Alexandru struggled along like most under totalitarianism, and then "Dallas" debuted on Romanian television. The show had numerous runs and still pops up now and then, eight years after it went off the air in the United States.

"I loved the lifestyle of that show," says Alexandru. "I didn't think I could ever have that life, but I loved thinking about it and about J.R. Ewing. I wanted to be just like him."

When communism ended in Romania in 1989, Alexandru started one of the first individually owned businesses -- an all-purpose boutique in Slobozia. He created another store, then another. Like J.R., Alexandru got involved in oil -- vegetable oil, which he manufactured in Slobozia. He set up a plant to assemble television sets. Then he started Dallas. The people of Slobozia were thrilled.

"He gave something to this town," says Ionela Trandafir, 20, now a hostess at the Hermes Ranch. "Nobody had ever done anything for us before."

He employed nearly 2,000 people, almost all of them from Slobozia. He lived with his wife and four children in a palatial home at the ranch, with an eight-car garage, a billiards room and rugs so thick you could break your ankle.

Each year his park took on new themes, added attractions -- a sculpture garden here, a Chinese pagoda there. At one point the Hermes Ranch turned over $60 million a year.

"You could go anywhere in Romania, way up to Suceava," says Trandafir, "and if you said you were from Slobozia, everybody would say, 'Oh, yes, Dallas.' "

Collapse begins

In 1996, Romania voted in a new president, Emil Constantinescu. He was not a crony of Alexandru's, and politicians began staying away from Hermes Ranch. Work stopped on the casino. Excavation for a Disneyland-like park near the Junior Eiffel Tower was suspended. Plans were halted for a 3,000-seat indoor theater.

Then police hauled away Alexandru. He was charged with illegally buying and selling grain and sugar. A couple of banks foreclosed on $18 million worth of loans. One of them held an auction at the ranch, but little was sold. Everything was priced far too high for economically strapped Romania.
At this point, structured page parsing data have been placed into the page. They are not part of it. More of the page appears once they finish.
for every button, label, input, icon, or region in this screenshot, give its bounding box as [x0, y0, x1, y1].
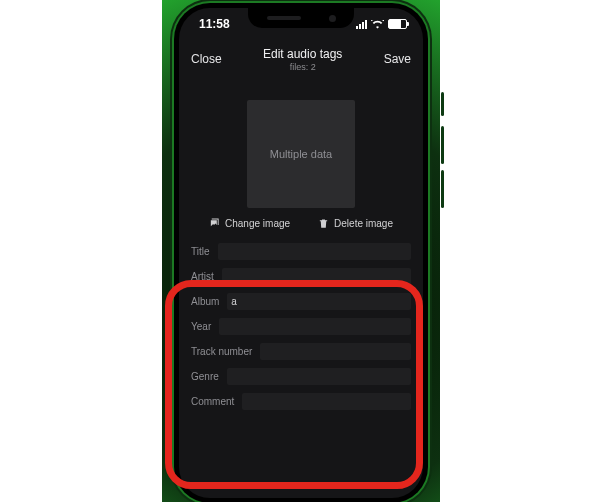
save-button[interactable]: Save: [384, 52, 411, 66]
notch: [248, 8, 354, 28]
field-track-number: Track number: [191, 343, 411, 360]
field-artist: Artist: [191, 268, 411, 285]
artwork-placeholder[interactable]: Multiple data: [247, 100, 355, 208]
volume-up: [441, 126, 444, 164]
input-track-number[interactable]: [260, 343, 411, 360]
speaker: [267, 16, 301, 20]
label-comment: Comment: [191, 396, 234, 407]
phone-frame: 11:58 Close Edit audio tags files: 2 Sav…: [174, 3, 428, 502]
delete-image-button[interactable]: Delete image: [318, 218, 393, 229]
delete-image-label: Delete image: [334, 218, 393, 229]
wifi-icon: [371, 20, 384, 29]
field-title: Title: [191, 243, 411, 260]
volume-down: [441, 170, 444, 208]
change-image-button[interactable]: Change image: [209, 218, 290, 229]
nav-bar: Close Edit audio tags files: 2 Save: [179, 42, 423, 76]
front-camera: [329, 15, 336, 22]
label-year: Year: [191, 321, 211, 332]
signal-icon: [356, 20, 367, 29]
content: Multiple data Change image Delete image …: [179, 78, 423, 498]
nav-title: Edit audio tags: [222, 47, 384, 61]
field-genre: Genre: [191, 368, 411, 385]
input-album[interactable]: [227, 293, 411, 310]
label-artist: Artist: [191, 271, 214, 282]
screen: 11:58 Close Edit audio tags files: 2 Sav…: [179, 8, 423, 498]
trash-icon: [318, 218, 329, 229]
input-genre[interactable]: [227, 368, 411, 385]
input-year[interactable]: [219, 318, 411, 335]
label-genre: Genre: [191, 371, 219, 382]
battery-icon: [388, 19, 407, 29]
input-comment[interactable]: [242, 393, 411, 410]
image-icon: [209, 218, 220, 229]
nav-subtitle: files: 2: [222, 62, 384, 72]
label-album: Album: [191, 296, 219, 307]
image-actions: Change image Delete image: [191, 218, 411, 229]
label-title: Title: [191, 246, 210, 257]
status-time: 11:58: [199, 17, 230, 31]
change-image-label: Change image: [225, 218, 290, 229]
field-comment: Comment: [191, 393, 411, 410]
background: 11:58 Close Edit audio tags files: 2 Sav…: [162, 0, 440, 502]
input-title[interactable]: [218, 243, 411, 260]
input-artist[interactable]: [222, 268, 411, 285]
artwork-text: Multiple data: [270, 148, 332, 160]
side-button: [441, 92, 444, 116]
close-button[interactable]: Close: [191, 52, 222, 66]
field-year: Year: [191, 318, 411, 335]
label-track-number: Track number: [191, 346, 252, 357]
field-album: Album: [191, 293, 411, 310]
Trials were scheduled, but none took place. Alexandru never was convicted, though the incarceration caused great pain. "He had lots of famous friends once," says his wife, Mirela. "But when he got in trouble, nobody famous wanted to be his friend anymore."

Declaring bankruptcy, Alexandru refused to admit defeat. "God told me in prison," he says, "not to give up."
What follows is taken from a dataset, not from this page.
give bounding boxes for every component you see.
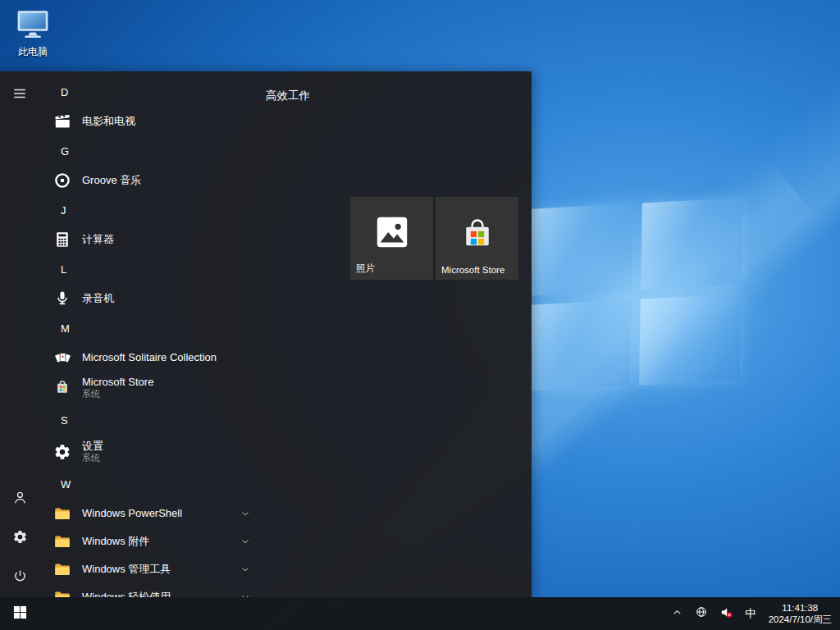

Don't make "the J.R. of Slobozia," as he's still known, into a hero, critics caution. By himself, Alexandru nearly wiped out the two banks. And "because the state budget had to cover the unpaid loans of the banks," says Bogdan Marchindanu, a veteran Bucharest business writer, "Ilie Alexandru affected the pocketbook of every person in Romania. If he'd just been more discreet about things, if he'd gone slower and used his own money to build up that crazy place, nobody would have cared."

In an attempt to regain some of its losses, one of the banks leases the Hermes Ranch to Alexandru. Determined to restore the ranch to glory, he has hired 200 employees. He lives with his family in an apartment in town and drives his only car, a Pontiac. He says he has little money, though a gold Rolex decorates his thick wrist and his mobile phone rings constantly.

"I love this place," says the King of Kitsch, "but I didn't build it to have money or to eat better. I love it because I created it out of nothing -- just to make people smile and have fun. There's nothing bad about that, is there?"